The first is managing software configurations. This means you need to manage the dependencies from a configuration standpoint. What you are managing are bundles, since those are the units of deployment. What you need to manage are the package and service dependencies between bundles. Package dependencies are always visible by examining the bundle manifest and when a bundle is installed the framework will try to resolve such dependencies before that bundle can even be started. Service dependencies are only optionally described in the manifest by a list of services a bundle might export as well as a list it might use (import). The words 'optionally' and 'might' already indicate that these aren't things we can depend on. The framework doesn't have to perform any checks on these attributes.

The second is managing service dependencies at runtime. As mentioned before, a service oriented architecture is dynamic by design, so your implementation should be able to deal with this. Bundles can start in any order and any service can go away or be replaced by a dif ferent implementation at any point in time. OSGi itself of fers basic assistance for tracking services. You can track them yourself by registering as a service listener. A slightly more advanced way is to create a service tracker, which you can subsequently query, or have it notify you on changes. A third alternative is the service binder SBINDER, which uses XML component descriptors to specify the dependencies.
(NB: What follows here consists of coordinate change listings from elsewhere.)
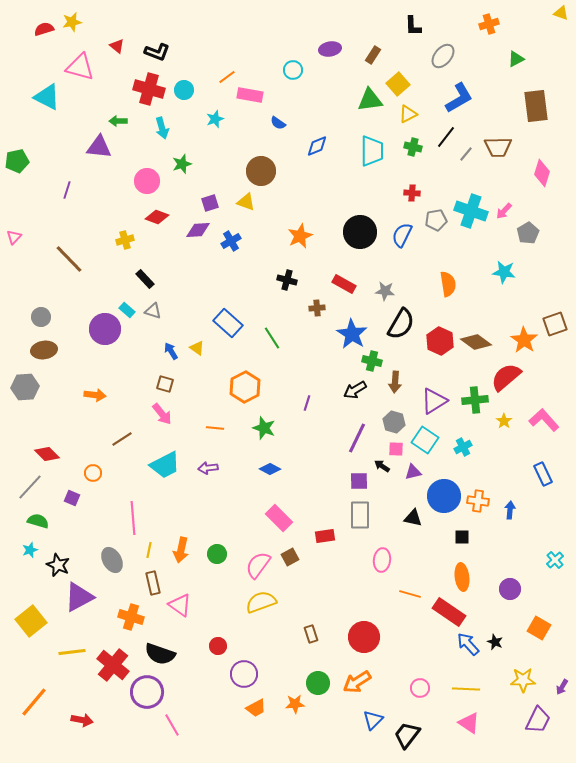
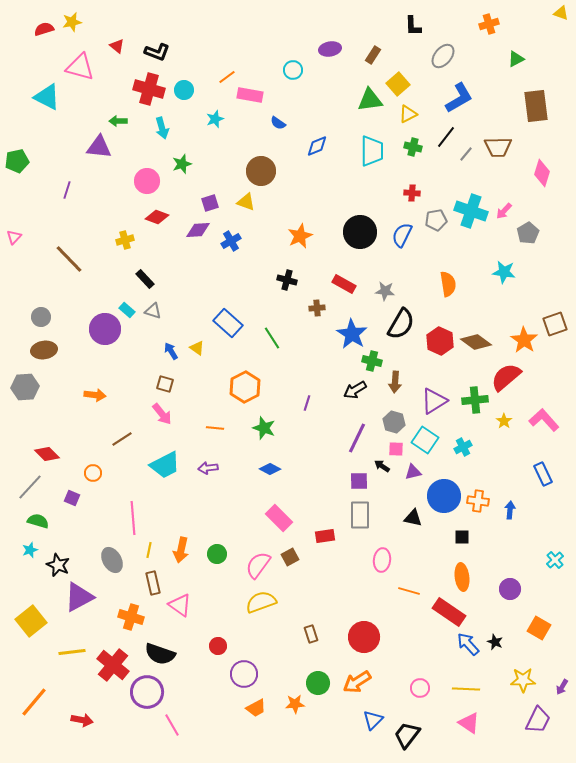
orange line at (410, 594): moved 1 px left, 3 px up
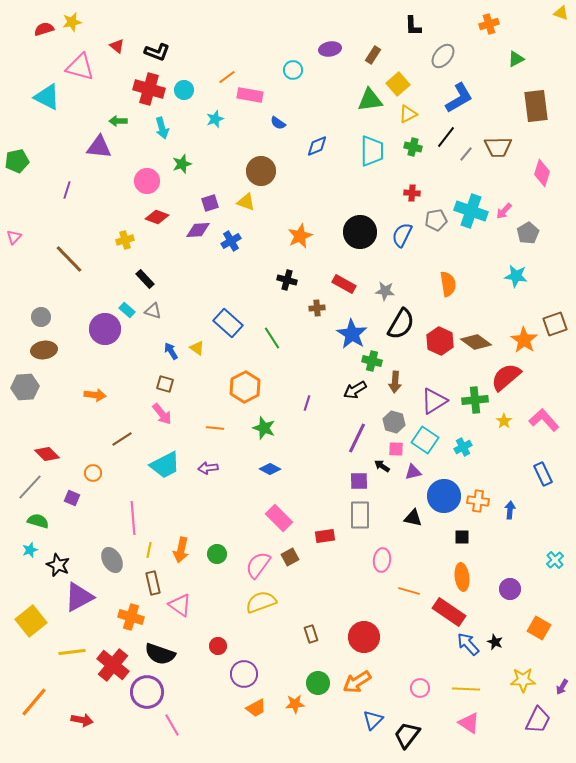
cyan star at (504, 272): moved 12 px right, 4 px down
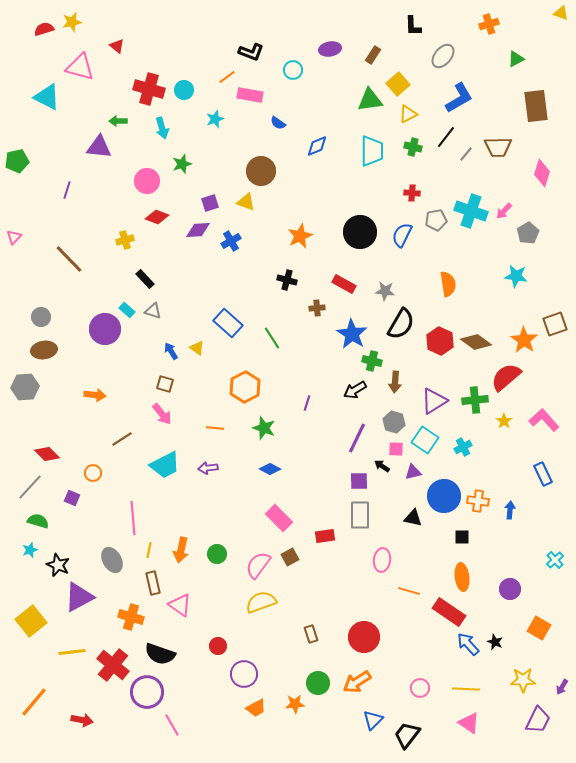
black L-shape at (157, 52): moved 94 px right
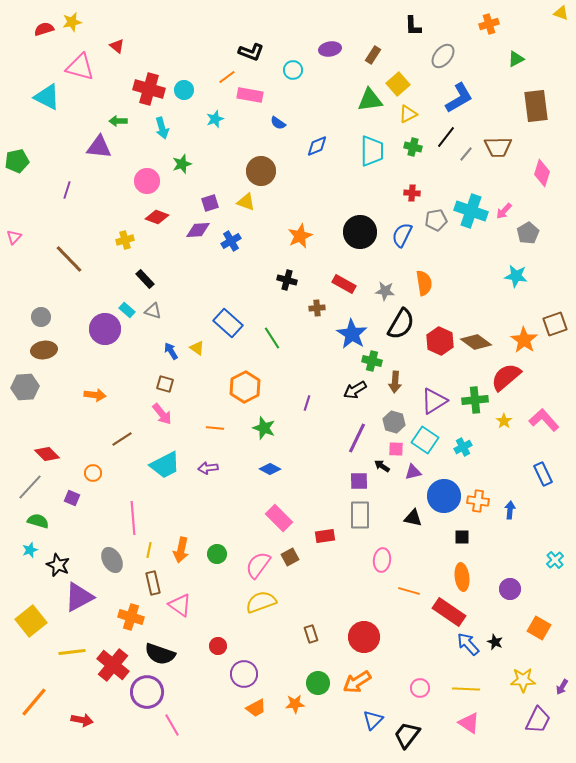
orange semicircle at (448, 284): moved 24 px left, 1 px up
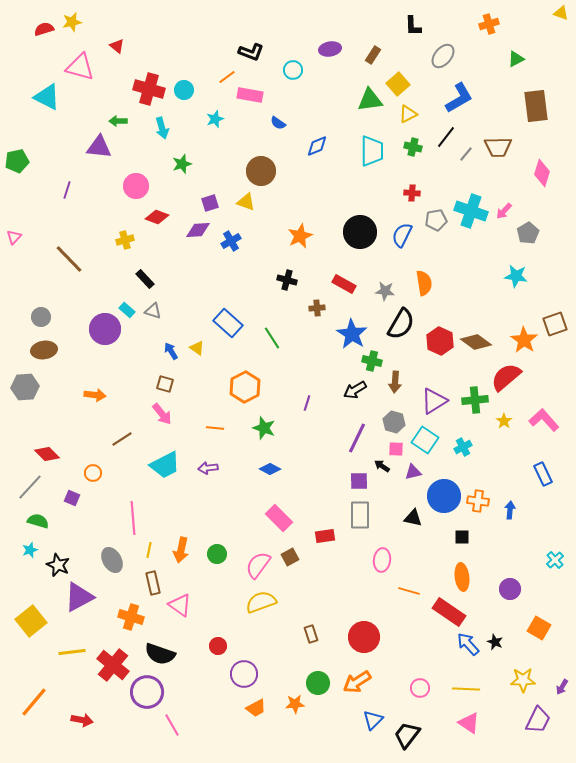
pink circle at (147, 181): moved 11 px left, 5 px down
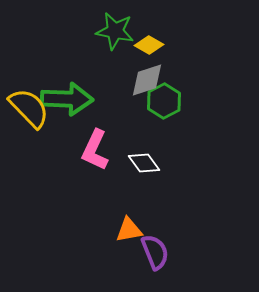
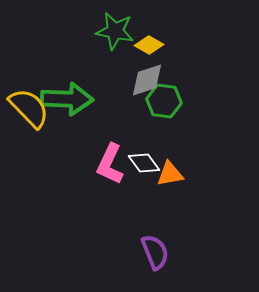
green hexagon: rotated 24 degrees counterclockwise
pink L-shape: moved 15 px right, 14 px down
orange triangle: moved 41 px right, 56 px up
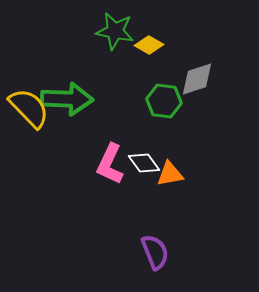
gray diamond: moved 50 px right, 1 px up
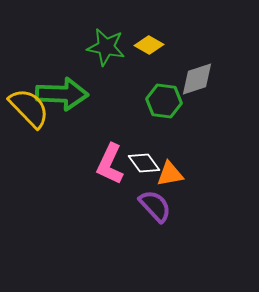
green star: moved 9 px left, 16 px down
green arrow: moved 5 px left, 5 px up
purple semicircle: moved 46 px up; rotated 21 degrees counterclockwise
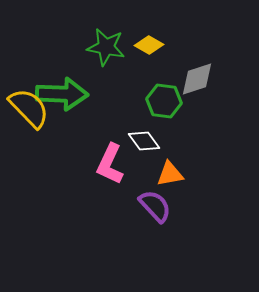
white diamond: moved 22 px up
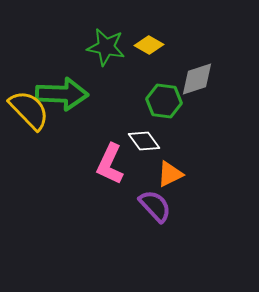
yellow semicircle: moved 2 px down
orange triangle: rotated 16 degrees counterclockwise
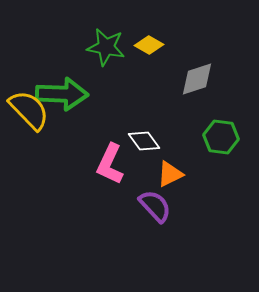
green hexagon: moved 57 px right, 36 px down
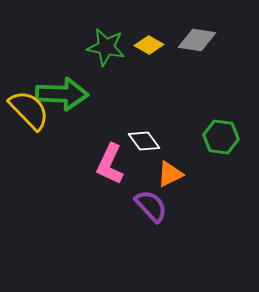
gray diamond: moved 39 px up; rotated 27 degrees clockwise
purple semicircle: moved 4 px left
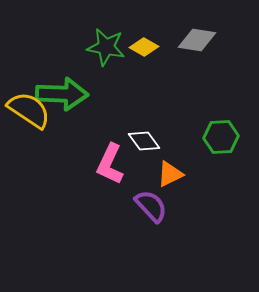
yellow diamond: moved 5 px left, 2 px down
yellow semicircle: rotated 12 degrees counterclockwise
green hexagon: rotated 12 degrees counterclockwise
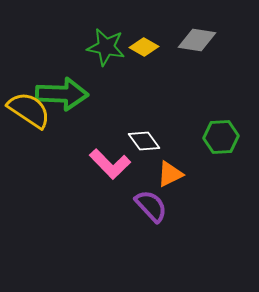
pink L-shape: rotated 69 degrees counterclockwise
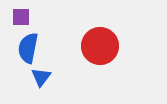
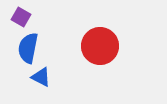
purple square: rotated 30 degrees clockwise
blue triangle: rotated 40 degrees counterclockwise
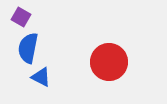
red circle: moved 9 px right, 16 px down
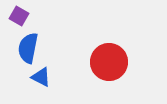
purple square: moved 2 px left, 1 px up
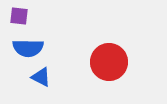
purple square: rotated 24 degrees counterclockwise
blue semicircle: rotated 100 degrees counterclockwise
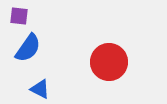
blue semicircle: rotated 56 degrees counterclockwise
blue triangle: moved 1 px left, 12 px down
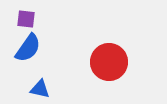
purple square: moved 7 px right, 3 px down
blue triangle: rotated 15 degrees counterclockwise
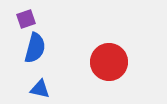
purple square: rotated 24 degrees counterclockwise
blue semicircle: moved 7 px right; rotated 20 degrees counterclockwise
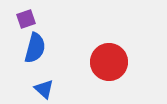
blue triangle: moved 4 px right; rotated 30 degrees clockwise
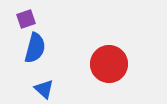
red circle: moved 2 px down
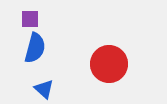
purple square: moved 4 px right; rotated 18 degrees clockwise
In real implementations, you are probably going to track multiple services. Using service trackers in such a scenario has the tendency to result in dependency logic that is entangled in the implementation instead of being expressed in a declarative way, as can be seen in the code example in appendix C. Using a declarative way to specify dependencies has clear advantages when it comes to monitoring and managing them, a task that becomes more and more important in modern, federated, service oriented environments. This article presents a solution that allows you to just define the dependencies and let a dependency manager do all the hard work for you.

Goals

Two important goals drove the design of the dependency manager:

  1. Provide a clean separation between a service implementation and the "glue" that binds it to the OSGi framework. The service implementation should not have to contain any OSGi specific code.
  2. Minimize the amount of code that needs to be written. The specification and management of dependencies should be automated as much as possible, whilst still providing enough flexibility to customize the system.